Read the lines below, and copy any that contain the string "will".
--- START ---
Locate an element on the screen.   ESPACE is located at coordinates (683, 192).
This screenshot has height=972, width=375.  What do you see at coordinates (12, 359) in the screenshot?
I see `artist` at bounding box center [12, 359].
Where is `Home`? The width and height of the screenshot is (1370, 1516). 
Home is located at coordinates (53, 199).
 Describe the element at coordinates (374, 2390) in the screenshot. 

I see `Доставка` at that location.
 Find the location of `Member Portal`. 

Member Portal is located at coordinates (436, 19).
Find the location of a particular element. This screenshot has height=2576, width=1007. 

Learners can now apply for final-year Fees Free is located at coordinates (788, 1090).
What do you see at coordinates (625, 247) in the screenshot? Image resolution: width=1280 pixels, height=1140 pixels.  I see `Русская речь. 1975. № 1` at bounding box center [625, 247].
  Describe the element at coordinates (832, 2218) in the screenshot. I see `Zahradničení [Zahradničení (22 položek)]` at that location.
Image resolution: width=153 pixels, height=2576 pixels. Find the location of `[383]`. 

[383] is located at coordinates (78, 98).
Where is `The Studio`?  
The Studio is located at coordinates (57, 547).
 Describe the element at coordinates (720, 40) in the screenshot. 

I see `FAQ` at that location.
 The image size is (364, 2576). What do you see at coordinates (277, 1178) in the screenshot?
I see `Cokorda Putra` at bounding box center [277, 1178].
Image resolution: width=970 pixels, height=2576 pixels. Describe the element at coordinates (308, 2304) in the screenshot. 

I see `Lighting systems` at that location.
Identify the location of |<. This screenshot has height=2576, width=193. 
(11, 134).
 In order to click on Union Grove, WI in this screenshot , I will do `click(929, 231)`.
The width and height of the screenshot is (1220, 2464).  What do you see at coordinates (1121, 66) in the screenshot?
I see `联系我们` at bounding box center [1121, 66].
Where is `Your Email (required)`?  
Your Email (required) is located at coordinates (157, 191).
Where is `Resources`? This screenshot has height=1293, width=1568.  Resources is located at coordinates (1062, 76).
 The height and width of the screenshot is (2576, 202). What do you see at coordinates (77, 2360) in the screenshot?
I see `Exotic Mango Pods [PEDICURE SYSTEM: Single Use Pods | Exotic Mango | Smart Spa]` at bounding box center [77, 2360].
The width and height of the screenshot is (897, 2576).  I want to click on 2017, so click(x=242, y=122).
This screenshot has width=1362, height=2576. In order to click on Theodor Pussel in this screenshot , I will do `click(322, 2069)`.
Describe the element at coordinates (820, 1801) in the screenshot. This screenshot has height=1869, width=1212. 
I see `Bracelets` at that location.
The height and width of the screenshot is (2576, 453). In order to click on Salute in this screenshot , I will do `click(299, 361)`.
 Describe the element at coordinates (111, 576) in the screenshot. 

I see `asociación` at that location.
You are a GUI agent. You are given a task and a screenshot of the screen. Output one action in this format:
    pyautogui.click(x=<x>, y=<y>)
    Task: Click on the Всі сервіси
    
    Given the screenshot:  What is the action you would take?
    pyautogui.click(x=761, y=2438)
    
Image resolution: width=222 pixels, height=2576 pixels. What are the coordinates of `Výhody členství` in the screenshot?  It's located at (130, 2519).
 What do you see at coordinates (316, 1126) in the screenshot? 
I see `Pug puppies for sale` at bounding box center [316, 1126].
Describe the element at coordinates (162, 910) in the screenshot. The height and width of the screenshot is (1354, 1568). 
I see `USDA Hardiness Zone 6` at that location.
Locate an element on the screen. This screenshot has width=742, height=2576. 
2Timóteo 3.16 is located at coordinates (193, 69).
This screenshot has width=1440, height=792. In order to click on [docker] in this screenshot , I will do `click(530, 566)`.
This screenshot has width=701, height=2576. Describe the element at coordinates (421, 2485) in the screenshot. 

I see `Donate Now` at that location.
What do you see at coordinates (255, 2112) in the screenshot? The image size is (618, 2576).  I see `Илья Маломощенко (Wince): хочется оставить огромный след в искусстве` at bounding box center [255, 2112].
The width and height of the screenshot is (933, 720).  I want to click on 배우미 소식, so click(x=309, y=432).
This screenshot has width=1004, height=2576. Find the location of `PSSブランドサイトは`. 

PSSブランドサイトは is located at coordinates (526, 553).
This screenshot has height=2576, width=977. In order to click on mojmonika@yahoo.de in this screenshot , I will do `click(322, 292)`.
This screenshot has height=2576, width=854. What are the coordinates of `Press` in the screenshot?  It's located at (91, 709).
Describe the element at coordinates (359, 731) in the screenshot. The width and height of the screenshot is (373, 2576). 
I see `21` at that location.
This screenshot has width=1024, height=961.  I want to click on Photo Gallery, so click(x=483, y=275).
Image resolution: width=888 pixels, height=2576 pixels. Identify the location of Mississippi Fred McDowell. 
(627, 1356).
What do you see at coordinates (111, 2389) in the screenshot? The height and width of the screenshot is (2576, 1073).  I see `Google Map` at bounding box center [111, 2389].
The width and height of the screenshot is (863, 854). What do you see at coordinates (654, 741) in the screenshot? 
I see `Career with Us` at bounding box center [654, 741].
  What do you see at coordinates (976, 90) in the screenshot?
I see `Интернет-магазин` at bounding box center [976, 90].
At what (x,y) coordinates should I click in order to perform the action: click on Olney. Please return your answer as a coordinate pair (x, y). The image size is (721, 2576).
--- END ---
* **ANSWER BOX**:
 In order to click on Union Grove, WI in this screenshot , I will do `click(929, 231)`.
This screenshot has width=1362, height=2576. In order to click on Theodor Pussel in this screenshot , I will do `click(322, 2069)`.
The height and width of the screenshot is (2576, 453). In order to click on Salute in this screenshot , I will do `click(299, 361)`.
This screenshot has width=1440, height=792. In order to click on [docker] in this screenshot , I will do `click(530, 566)`.
This screenshot has height=2576, width=977. In order to click on mojmonika@yahoo.de in this screenshot , I will do `click(322, 292)`.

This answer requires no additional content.